MYK ayrıca, MESS-Türk Metal’e karşı mücadelenin önünde giden Bosch’ta da, Yargıtay’ın bozma kararına rağmen kazanmak için bağımsız bir taban hareketinin önemine dikkat çekmektedir. Bosch’un ileri ve öncü işçilerini bu yolda kararlı olmaya davet etmektedir.

- Yerel gündemler:

MYK bu gündem başlığı altında bu dönemde ivmesi artan sendikalaşma çabalarını ve bu sırada yaşanan direnişleri ele almış, değerlendirmeler yapmış, somut bazı öneriler ortaya koymuştur.

- Bülten üzerine planlama ve değerlendirme:

Haziran günlerinde yazılar hızla eskidiği için aylık bülten çıkarılamamıştır.

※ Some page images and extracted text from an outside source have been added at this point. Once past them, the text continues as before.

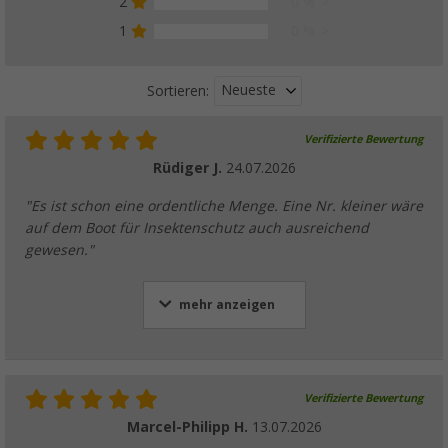
2
0 %
1
0 %
Neueste
Sortieren:
Verifizierte Bewertung
Rüdiger J.
24.07.2026
"Es ist schon eine ordentliche Menge. Eine Nr. kleiner wäre
auf dem Boot für Insektenschutz auch ausreichend
gewesen."
mehr anzeigen
Verifizierte Bewertung
Marcel-Philipp H.
13.07.2026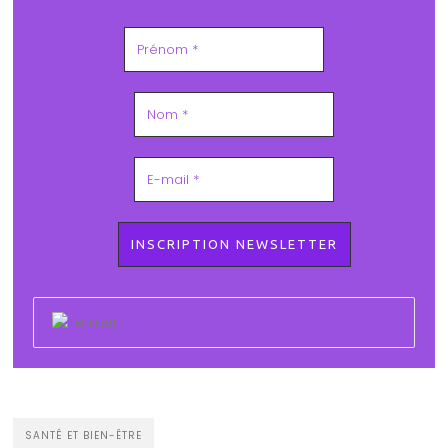
SANTÉ ET BIEN-ÊTRE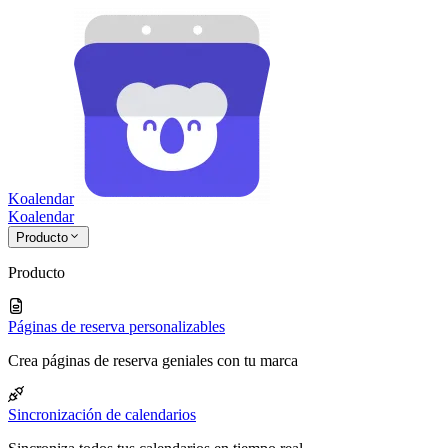
Koalendar
Koa
lendar
Producto
Producto
Páginas de reserva personalizables
Crea páginas de reserva geniales con tu marca
Sincronización de calendarios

Ancak yine de hızlı müdahalelerle yeni bir planlama yapılabilir ve böyle bir dönemde ihtiyacı artan bülten kullanıma sokulabilirdi. Ya da bülten daha sık periyodlarla, elbette biçim ve içeriğini buna uygun tutularak çıkarılabilirdi. İşte bu noktalar üzerinden özeleştirel değerlendirmelerde bulunan MYK, bültenin Temmuz sayısının ayın ilk haftasında baskıya vermek üzere hazırlık yapmayı kararlaştırmıştır. Yapılan planlamaya göre her türlü katkının 5 Temmuz’a kadar iletilmesi gerekmektedir.